*Saved entries*

-.-.-

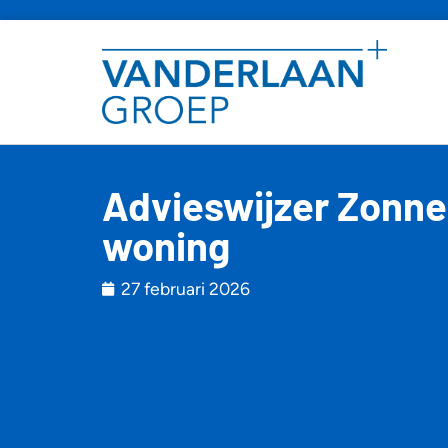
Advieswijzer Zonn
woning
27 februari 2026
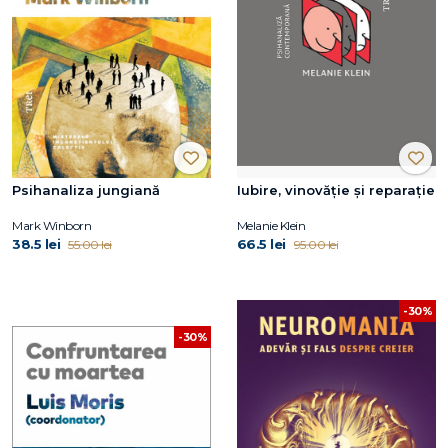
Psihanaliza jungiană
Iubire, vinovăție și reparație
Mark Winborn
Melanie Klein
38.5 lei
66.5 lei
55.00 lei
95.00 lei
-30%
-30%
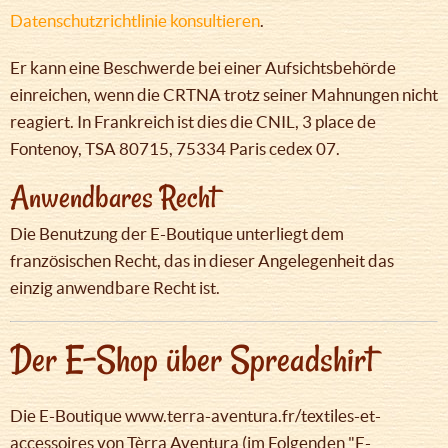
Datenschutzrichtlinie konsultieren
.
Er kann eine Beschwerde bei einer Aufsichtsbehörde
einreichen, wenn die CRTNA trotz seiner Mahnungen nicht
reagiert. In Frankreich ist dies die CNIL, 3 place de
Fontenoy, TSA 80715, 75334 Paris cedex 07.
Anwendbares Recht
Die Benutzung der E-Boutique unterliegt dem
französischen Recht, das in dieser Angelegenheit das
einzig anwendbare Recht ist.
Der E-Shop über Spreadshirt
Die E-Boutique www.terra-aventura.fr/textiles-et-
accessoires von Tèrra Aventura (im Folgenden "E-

-.-.-

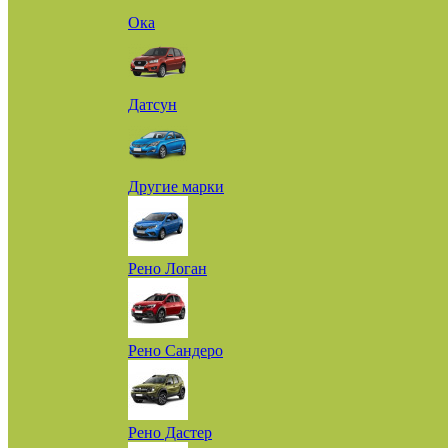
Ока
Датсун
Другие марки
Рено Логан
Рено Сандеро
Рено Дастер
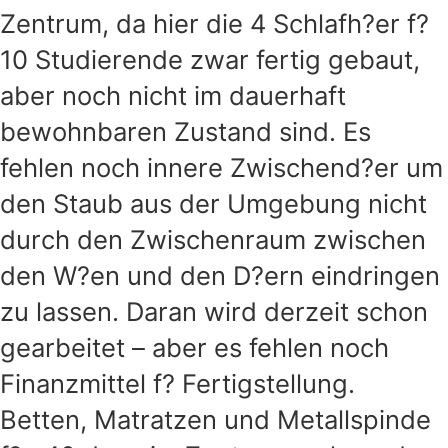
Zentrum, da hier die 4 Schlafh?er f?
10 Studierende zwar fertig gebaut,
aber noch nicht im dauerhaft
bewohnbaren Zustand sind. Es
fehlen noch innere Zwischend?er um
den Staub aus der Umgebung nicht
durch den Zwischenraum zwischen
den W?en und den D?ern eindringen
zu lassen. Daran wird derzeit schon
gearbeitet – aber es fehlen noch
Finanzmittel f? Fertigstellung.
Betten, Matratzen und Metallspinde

-.-.-

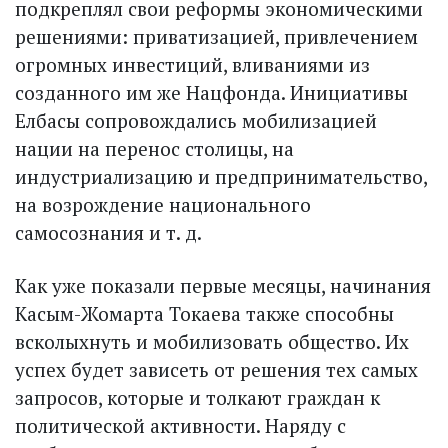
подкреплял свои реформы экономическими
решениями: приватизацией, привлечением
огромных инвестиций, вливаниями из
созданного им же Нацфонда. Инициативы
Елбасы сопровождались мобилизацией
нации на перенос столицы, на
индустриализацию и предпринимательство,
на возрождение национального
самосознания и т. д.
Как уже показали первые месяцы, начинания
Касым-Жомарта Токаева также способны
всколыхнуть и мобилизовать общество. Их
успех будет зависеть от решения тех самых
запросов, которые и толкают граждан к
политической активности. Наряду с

-.-.-

*Assigned task*
Reproduce, exactly as they stand in the data above, the lines from the one that holds "gearbeitet – aber es fehlen noch" to the one that holds "Betten, Matratzen und Metallspinde", inclusive.

*Output*
gearbeitet – aber es fehlen noch
Finanzmittel f? Fertigstellung.
Betten, Matratzen und Metallspinde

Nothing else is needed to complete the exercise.